- [Exercise description] In the copy, keep every word of the data below and none of its pictures.

- [Records to use]
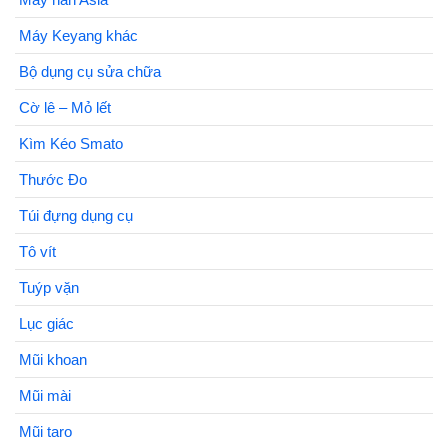
Máy Keyang khác
Bộ dụng cụ sửa chữa
Cờ lê – Mỏ lết
Kìm Kéo Smato
Thước Đo
Túi đựng dụng cụ
Tô vít
Tuýp vặn
Lục giác
Mũi khoan
Mũi mài
Mũi taro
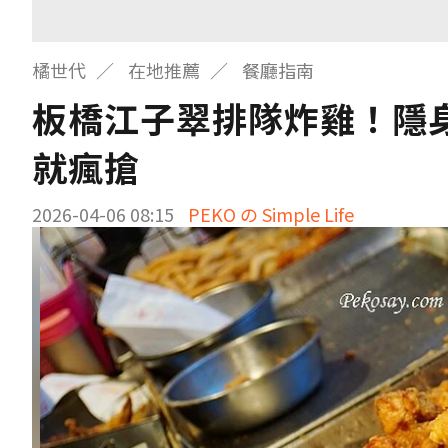
橘世代
在地推薦
餐廳指南
板橋江子翠排隊炸雞！隱
就瘋搶
2026-04-06 08:15
PEKO の Simple Life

- [Response for this exercise]
Máy Keyang khác
Bộ dụng cụ sửa chữa
Cờ lê – Mỏ lết
Kìm Kéo Smato
Thước Đo
Túi đựng dụng cụ
Tô vít
Tuýp vặn
Lục giác
Mũi khoan
Mũi mài
Mũi taro
橘世代
在地推薦
餐廳指南
板橋江子翠排隊炸雞！隱
就瘋搶
2026-04-06 08:15
PEKO の Simple Life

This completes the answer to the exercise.